- Scribe Duties
- Paper Review Presentation
- Final Project
- Participation Bonus
The class requirements include brief reading summaries, scribe notes for 1 lecture, 4 labs, and a project. This is a PhD level course, and by the end of this class you should have a good understanding of efficient deep learning techniques, and be able to deploy AI applications on resource-constrained devices.
The grading breakdown is as follows:
- Scribe Duties (5%)
- 4 Labs (60%)
- Paper Review Presentation (10%)
- Final Project (25%)
- Participation Bonus (4%)
Note that this class does not have any tests or exams.
Each student is required to scribe for a few lectures. During your assigned lectures, you are to take detailed notes independently. After the lecture, the notes have to be converted into a written markdown (see the guidelines). The notes must be detailed and thorough, and must be submitted through a pull request on GitHub within 1 week after the lecture. TAs will audit and review the submitted notes, request changes if necessary, and will eventually approve the notes.
As long as your scribe notes are complete and accurate, you will be awarded full credit for scribe duties. If your notes have errors or are otherwise not up to standard, we will inform you and give you a chance to correct them.
There will be 4 labs over the course of the semester. These assignments may contain material that has been covered by published papers and webpages. It is a graduate class and we expect students to solve the problems themselves rather than search for answers.
Labs must be done individually: each student must hand in their own answers. However, it is acceptable to collaborate when figuring out answers and to help each other solve the problems. We will be assuming that, as participants in a graduate course, you will be taking the responsibility to make sure you personally understand the solution arising from such collaboration. You also must indicate on each homework with whom you have collaborated.
You will be allowed 6 total homework late days without penalty for the entire semester. You may be late by up to 6 days on any homework assignment. Once those days are used, you will be penalized according to the following policy:
- Homework is worth full credit at the due time on the due date.

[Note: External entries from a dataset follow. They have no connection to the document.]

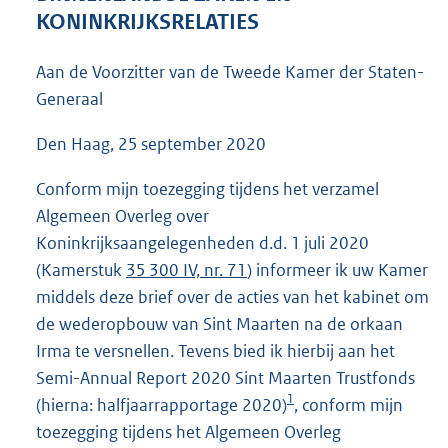
5
KONINKRIJKSRELATIES
2
K
Aan de Voorzitter van de Tweede Kamer der Staten-
b
Generaal
Den Haag, 25 september 2020
Conform mijn toezegging tijdens het verzamel
Algemeen Overleg over
Koninkrijksaangelegenheden d.d. 1 juli 2020
(Kamerstuk
35 300 IV, nr. 71
) informeer ik uw Kamer
middels deze brief over de acties van het kabinet om
de wederopbouw van Sint Maarten na de orkaan
Irma te versnellen. Tevens bied ik hierbij aan het
Semi-Annual Report 2020 Sint Maarten Trustfonds
1
(hierna: halfjaarrapportage 2020)
, conform mijn
toezegging tijdens het Algemeen Overleg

- The allowed late days are counted by day (i.e., each new late day starts at 12:00 am ET).
- Once the allowed late days are exceeded, the penalty is 50% per late day conted by day.
- The homework is worth zero credit 2 days after exceeding the late day limit.
You must turn in at least 3 of the 4 assignments, even if for zero credit, in order to pass the course.
If you feel that we have made a mistake in grading your work, please submit a regrading request to TAs during the office hour and we will consider your request. Please note that regrading of a homework may cause your grade to go either up or down.
Paper Review Presentation
The goal of the paper review presentation is to learn how to read papers (critique and extract information).
Every paper will have 2-3 students acting as reviewers, and they should work as a team. Each team is required to present the paper in the class:
- The team will give overview of paper, including background, contributions, methods, and key evaluation results.
- Each student will give strength/weakness of paper.
- The team will answer questions from other students in the class.
The class project will be carried out in groups of 2 or 3 people, and has three main parts: a proposal, a final report, and an oral presentation. The project is an integral part of this class, and is designed to be as similar as possible to researching and writing a conference-style paper.
We appreciate everyone being actively involved in the class! There are several ways of earning participation bonus credit, which will be capped at 4%:
- Piazza participation: The top ~10 contributors to Piazza will get 3%. (To prevent abuse of the system, not all contributions are counted and instructors hold the right to determine to count contributions as positive or negative.)
- Completing mid-semester evaluation: Around the middle of the semester, we will send out a survey to help us understand how the course is going, and how we can improve. Completing it is worth 1%.
- Karma point: Any other act that improves the class, which a TA or instructor notices and deems worthy: 1%.